Note to Macbeth, Act 5, Scene 3, line 3.

How old was Malcolm?

Act 5, Scene 3, line 3.
Upon learning that his thanes are fleeing him and joining the forces led by Malcolm, Macbeth exclaims "What's the boy Malcolm?" Macbeth is using the word "boy" as an insult, but the insult would not have any sting if Malcolm weren't pretty young. However, when Malcolm appears he is not portrayed as a boy.
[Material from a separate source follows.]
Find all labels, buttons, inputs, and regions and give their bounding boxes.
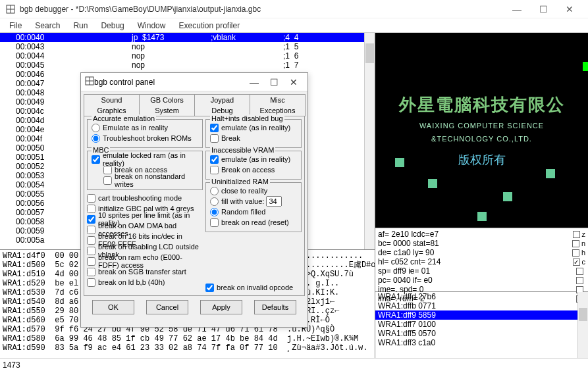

Fleance is portrayed as a boy (See Act 2, Scene 1), and Young Macduff is portrayed as a boy (See Act 4, Scene 2), but not Malcolm, who in Act 4, Scene 3 conducts a very astute test of Macduff's trustworthiness.
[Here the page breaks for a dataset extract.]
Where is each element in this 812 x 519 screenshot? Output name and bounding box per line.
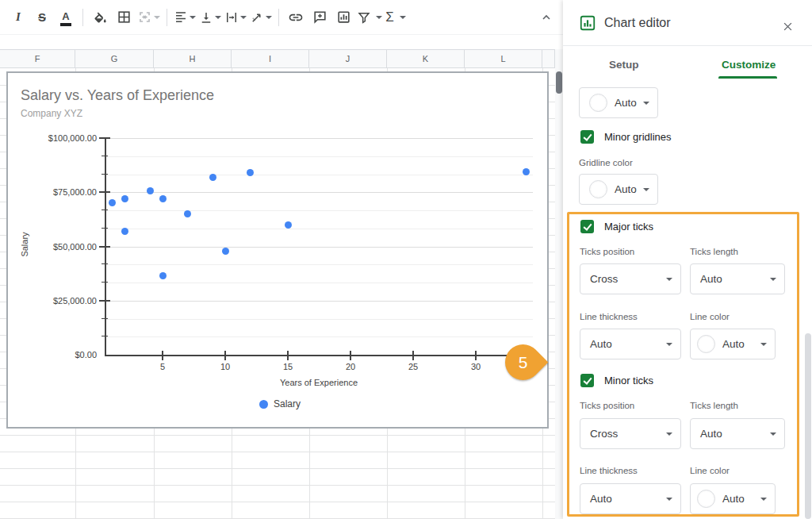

So why does Macbeth refer to him as a "boy"? The only reason that I can think of is that perhaps that at the moment that Shakespeare wrote the line he had in mind the following paragraph from his primary source, Holinshed's Chronicles:
    The same night after, at supper, Banquho iested with him and said; "Now Mackbeth thou hast obteined those things which the two former sisters prophesied, there remaineth onelie for thée to purchase that which the third said should come to passe." Wherevpon Mackbeth reuoluing the thing in his mind, began euen then to deuise how he might atteine to the kingdome: but yet he thought with himselfe that he must tarie a time, which should aduance him thereto (by the diuine prouidence) as it had come to passe in his former preferment. But shortlie after it chanced that king Duncane, hauing two sonnes by his wife which was the daughter of Siward earle of Northumberland, he made the elder of them called Malcolme prince of Cumberland, as it were thereby to appoint him his successor in the kingdome, immediatlie after his deceasse. Mackbeth sore troubled herewith, for that he saw by this means his hope sore hindered (where, by the old lawes of the realme, the ordinance was, that if he that should succéed were not of able age to take the charge vpon himselfe, he that was next of bloud vunto him should be admitted) he began to take counsell how he might vsurpe the kingdome by force, hauing a iust quarell so to doo (as he tooke the matter) for that Duncane did what in him lay to defraud him of all maner of title and claime, which he might in time to come, pretend vnto the crowne.
The passage assumes that Malcolm is "not of able age to take the charge [of being a king] vpon himselfe."